# EXERCISE
Search the material for the string "incluido" and copy each line where it occurs.

# GIVEN DATA
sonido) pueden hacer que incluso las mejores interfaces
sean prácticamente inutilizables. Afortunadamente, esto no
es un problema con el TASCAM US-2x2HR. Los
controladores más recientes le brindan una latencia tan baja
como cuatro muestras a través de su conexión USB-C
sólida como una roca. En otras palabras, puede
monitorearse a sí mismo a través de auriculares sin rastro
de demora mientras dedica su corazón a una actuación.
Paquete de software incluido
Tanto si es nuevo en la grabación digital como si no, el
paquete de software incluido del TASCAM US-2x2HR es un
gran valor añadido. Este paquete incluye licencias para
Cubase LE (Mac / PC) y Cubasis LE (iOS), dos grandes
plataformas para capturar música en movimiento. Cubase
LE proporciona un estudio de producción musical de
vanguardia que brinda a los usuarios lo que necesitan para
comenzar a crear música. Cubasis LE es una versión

==

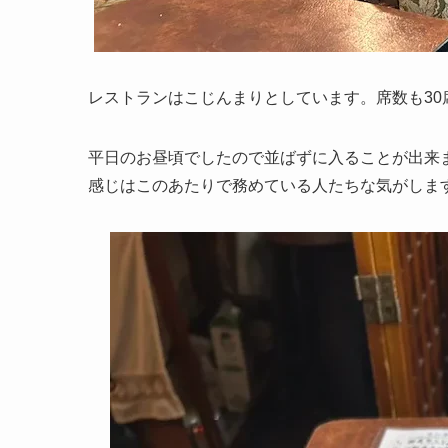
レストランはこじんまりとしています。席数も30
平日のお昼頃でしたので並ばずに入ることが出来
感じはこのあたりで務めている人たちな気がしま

# YOUR SOLUTION
Paquete de software incluido
paquete de software incluido del TASCAM US-2x2HR es un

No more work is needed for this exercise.